Nos queda la última de las fiestas navideñas, para mí la más entrañable. La que espero con más ilusión, la llegada de los Reyes Magos que viajan desde el exótico Oriente a nuestro mundo de Occidente. La oportunidad de los niños de vivir la magia en compañía de los adultos, padres y familiares. Ellos que la disfrutan cada día en sus juegos, donde todo es posible, se encuentran con que lo extraordinario, lo mágico, ha entrado en el mundo adulto e incluso hablan de ese acontecimiento en la televisión. Se respira que la magia existe más allá de toda lógica, la magia no necesita explicación, simplemente ocurre. Y es que la madrugada del 6 de enero siempre tuvo algo de encantamiento.
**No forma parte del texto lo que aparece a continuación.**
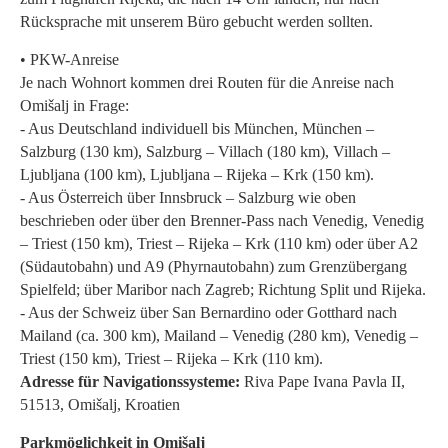
Rücksprache mit unserem Büro gebucht werden sollten.
• PKW-Anreise
Je nach Wohnort kommen drei Routen für die Anreise nach
Omišalj in Frage:
- Aus Deutschland individuell bis München, München –
Salzburg (130 km), Salzburg – Villach (180 km), Villach –
Ljubljana (100 km), Ljubljana – Rijeka – Krk (150 km).
- Aus Österreich über Innsbruck – Salzburg wie oben
beschrieben oder über den Brenner-Pass nach Venedig, Venedig
– Triest (150 km), Triest – Rijeka – Krk (110 km) oder über A2
(Südautobahn) und A9 (Phyrnautobahn) zum Grenzübergang
Spielfeld; über Maribor nach Zagreb; Richtung Split und Rijeka.
- Aus der Schweiz über San Bernardino oder Gotthard nach
Mailand (ca. 300 km), Mailand – Venedig (280 km), Venedig –
Triest (150 km), Triest – Rijeka – Krk (110 km).
Adresse für Navigationssysteme:
Riva Pape Ivana Pavla II,
51513, Omišalj, Kroatien
Parkmöglichkeit in Omišalj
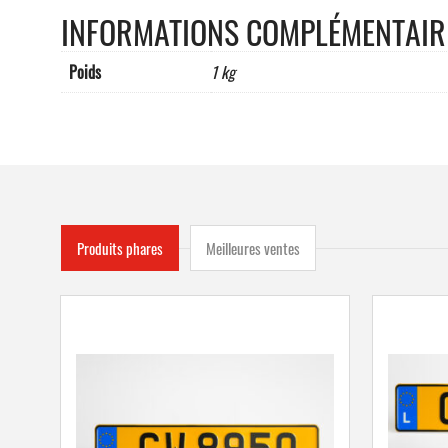
INFORMATIONS COMPLÉMENTAIR
Poids
1 kg
Produits phares
Meilleures ventes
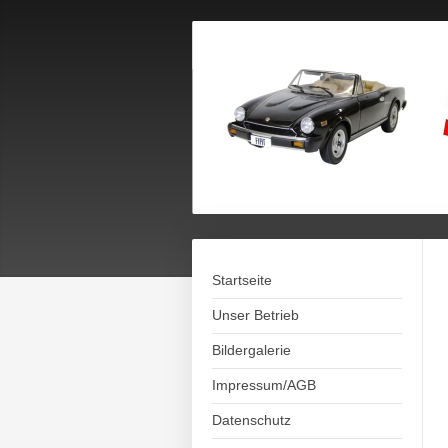
Startseite
Unser Betrieb
Bildergalerie
Impressum/AGB
Datenschutz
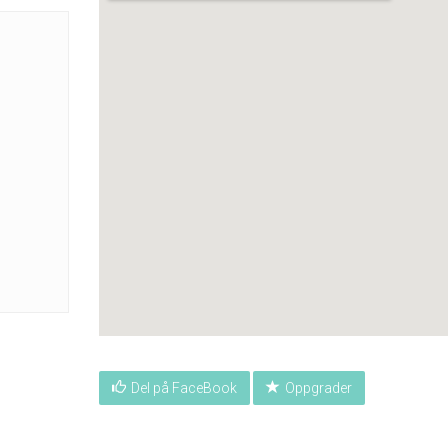
Del på FaceBook
Oppgrader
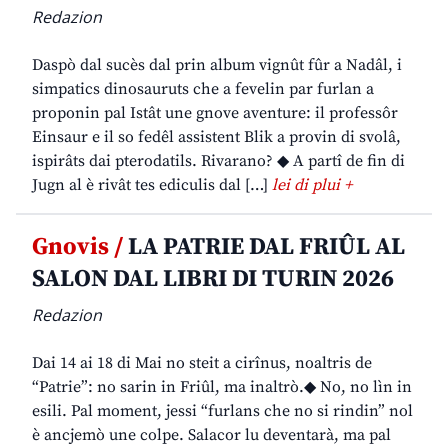
Redazion
Daspò dal sucès dal prin album vignût fûr a Nadâl, i
simpatics dinosauruts che a fevelin par furlan a
proponin pal Istât une gnove aventure: il professôr
Einsaur e il so fedêl assistent Blik a provin di svolâ,
ispirâts dai pterodatils. Rivarano? ◆ A partî de fin di
Jugn al è rivât tes ediculis dal […]
lei di plui +
Gnovis /
LA PATRIE DAL FRIÛL AL
SALON DAL LIBRI DI TURIN 2026
Redazion
Dai 14 ai 18 di Mai no steit a cirînus, noaltris de
“Patrie”: no sarin in Friûl, ma inaltrò.◆ No, no lìn in
esili. Pal moment, jessi “furlans che no si rindin” nol
è ancjemò une colpe. Salacor lu deventarà, ma pal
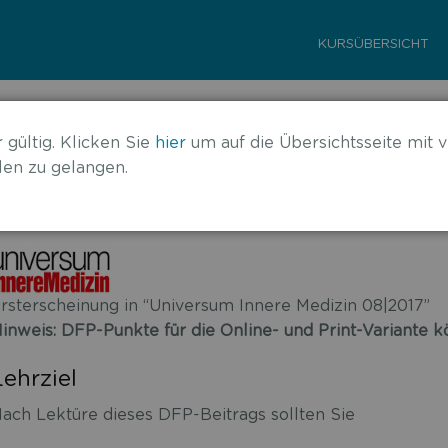
KURSÜBERSICHT
17 – Herz
 gültig. Klicken Sie
hier
um auf die Übersichtsseite mit v
en zu gelangen.
rsterscheinung in “Universum Innere Medizin 08|2017”
inweis: DFP-Punkte für die Online- und Print-Variante
Lehrziel
ach Lektüre dieses DFP-Beitrags sollten Sie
Esa mezcla de nervios y emoción que hacía imposible dormir, el eco lejano de los pasos de Melchor, Gaspar y Baltasar, los zapatos colocados con esmero, el pan duro para los camellos, los dulces y bebidas para que los Reyes repusieran fuerzas en una larga noche. Para muchos, la más mágica del año. En ella se condensa mucho de lo que significaba ser niño: creer sin reservas, imaginar sin límites, esperar con el corazón en vilo. Recuerdo cuando encontré tres pelos blancos en una de las copas de cava que les poníamos en casa, sin duda, se los había dejado el rey Melchor al beber en ella. Me pasé meses fascinada con aquellos tres pelos mágicos que, por supuesto, guardé en un papel de seda durante mucho tiempo. Tres canas de mi padre que nos hicieron soñar. Porque más allá de su contexto religioso, los Reyes Magos representan algo universal: la capacidad de creer en lo insólito y sorprendente, que la mayoría perdemos conforme cumplimos años, y, además, compartirlo con los otros.
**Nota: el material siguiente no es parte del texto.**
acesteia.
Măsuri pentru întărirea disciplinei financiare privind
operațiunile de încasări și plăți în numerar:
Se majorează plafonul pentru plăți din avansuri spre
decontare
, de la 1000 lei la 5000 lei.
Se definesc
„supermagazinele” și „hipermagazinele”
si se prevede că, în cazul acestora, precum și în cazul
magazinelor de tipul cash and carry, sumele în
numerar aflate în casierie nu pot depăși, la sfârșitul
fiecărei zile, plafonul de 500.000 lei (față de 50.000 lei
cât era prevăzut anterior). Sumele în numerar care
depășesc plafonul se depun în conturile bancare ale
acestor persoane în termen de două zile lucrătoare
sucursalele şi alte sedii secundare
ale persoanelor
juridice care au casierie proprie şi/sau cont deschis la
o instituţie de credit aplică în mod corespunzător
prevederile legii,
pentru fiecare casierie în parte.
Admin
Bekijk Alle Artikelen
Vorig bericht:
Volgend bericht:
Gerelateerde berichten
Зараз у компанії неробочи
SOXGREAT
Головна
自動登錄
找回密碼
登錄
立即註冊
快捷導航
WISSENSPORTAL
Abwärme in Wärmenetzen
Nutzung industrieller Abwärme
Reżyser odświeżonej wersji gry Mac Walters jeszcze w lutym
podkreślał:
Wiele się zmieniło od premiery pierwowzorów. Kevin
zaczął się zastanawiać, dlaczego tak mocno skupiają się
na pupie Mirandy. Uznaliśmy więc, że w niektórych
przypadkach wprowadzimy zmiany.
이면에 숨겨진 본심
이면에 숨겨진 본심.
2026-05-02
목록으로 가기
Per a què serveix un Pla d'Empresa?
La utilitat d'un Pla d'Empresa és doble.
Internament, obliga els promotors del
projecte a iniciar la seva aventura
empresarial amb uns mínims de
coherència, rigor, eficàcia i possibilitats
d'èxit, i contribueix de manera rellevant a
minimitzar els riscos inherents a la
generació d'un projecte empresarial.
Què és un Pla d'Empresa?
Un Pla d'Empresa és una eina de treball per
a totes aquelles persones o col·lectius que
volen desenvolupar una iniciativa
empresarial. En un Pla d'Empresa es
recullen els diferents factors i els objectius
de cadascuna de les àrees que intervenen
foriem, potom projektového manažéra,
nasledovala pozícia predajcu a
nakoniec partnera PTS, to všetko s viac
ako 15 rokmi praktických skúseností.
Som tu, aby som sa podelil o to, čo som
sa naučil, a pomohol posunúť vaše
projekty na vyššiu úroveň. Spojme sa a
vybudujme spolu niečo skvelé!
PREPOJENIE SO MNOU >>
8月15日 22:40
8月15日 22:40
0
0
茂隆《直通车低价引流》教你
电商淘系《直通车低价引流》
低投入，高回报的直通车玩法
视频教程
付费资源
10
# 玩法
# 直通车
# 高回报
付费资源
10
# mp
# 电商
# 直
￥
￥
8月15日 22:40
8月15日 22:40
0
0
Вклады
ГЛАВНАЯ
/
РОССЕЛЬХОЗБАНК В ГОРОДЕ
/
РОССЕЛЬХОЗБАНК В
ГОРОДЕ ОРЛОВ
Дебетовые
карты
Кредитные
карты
Pero echemos un vistazo a la tradición religiosa que hunde sus raíces en el Evangelio de San Mateo, donde se menciona a estos misteriosos sabios de Oriente que siguieron una estrella hasta Belén. Son los Evangelios Apócrifos los que dicen que más que reyes eran astrólogos. Sin embargo, debemos de esperar hasta la Edad para que se les bautizara con los nombres por los que hoy los conocemos. Para mí lo más fascinante de su historia es la simbología de sus regalos: oro para la realeza, incienso para la divinidad y mirra para la mortalidad.
Con el oro, metal precioso y eterno, reconocieron a Jesús como rey, no solo terrenal sino espiritual. Un regalo que también nos invita a reflexionar sobre el valor de lo que es duradero. Aquello valioso que podemos ofrecer y que brilla incluso en los momentos más oscuros. El incienso que tanto me gusta, lo interpretan como un puente entre lo humano y lo divino, entre lo terrenal y lo trascendente, ya que se utiliza en muchas ceremonias religiosas e incluso en rituales. Yo cada mañana enciendo una varilla, junto con una vela y me preparo un café para comenzar a escribir. Este regalo nos habla de la necesidad de encontrar nuestra conexión con lo espiritual, ya sea a través de la fe, la naturaleza o la introspección tan buscada hoy en día en nuestra sociedad consumidora de autoayuda y crecimiento personal. Y, por último, la mirra, una resina usada para embalsamar cuerpos y perfumar objetos y personas que simboliza la mortalidad de Jesús y, por extensión, la condición humana. Nos recuerda que la vida es efímera, que hay un ciclo que debemos aceptar. No es, sin embargo, un símbolo sombrío, sino una invitación a valorar el presente, a reconocer la belleza de la fragilidad y a vivir con propósito, sabiendo que cada momento cuenta. Mirados así, estos tres regalos podrían ser una metáfora de nuestra propia existencia. ¡Feliz fiesta de Reyes!